Entre os detidos encontravam-se três jornalistas a cobrir os protestos e cinco mulheres em manifestação em Cabul, onde as forças de segurança talibãs na quarta-feira impediram centenas de mulheres de entrar nos seus locais de estudo.
Na quinta-feira, grupos de mulheres tinham planeado protestar novamente em frente à Universidade de Cabul, mas o percurso teve de ser alterado após o pesado destacamento de segurança imposto pelos Talibãs, que alegadamente efectuaram mais detenções, segundo testemunhas, relata o Tolo News.
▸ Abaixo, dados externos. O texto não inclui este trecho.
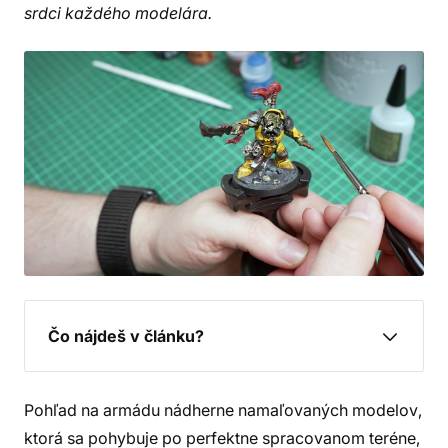
srdci každého modelára.
Čo nájdeš v článku?
Pohľad na armádu nádherne namaľovaných modelov,
ktorá sa pohybuje po perfektne spracovanom teréne,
Esta é a restrição mais rigorosa à educação das mulheres, que já viram raparigas e mulheres jovens excluídas das escolas secundárias quando os fundamentalistas chegaram ao poder no Afeganistão.
O Ministério da Educação do Taliban argumentou que a presença de mulheres nas escolas é suspensa até que elas sejam capazes de lhes proporcionar um «ambiente adequado». Em solidariedade, meia centena de professores universitários renunciaram, enquanto os seus colegas homens entraram em greve com os seus lápis em baixo.
Antes do anúncio do Taliban que proibia as mulheres das universidades, as universidades já vinham impondo regras discriminatórias contra as mulheres, com salas de aula e entradas separadas por sexo ou professores do sexo feminino para ensinar disciplinas.
A decisão dos fundamentalistas atraiu mais uma vez a rejeição de toda a comunidade internacional, mesmo entre países islâmicos como o Paquistão e a Arábia Saudita, que disseram ter recebido a notícia com «espanto» e «desilusão».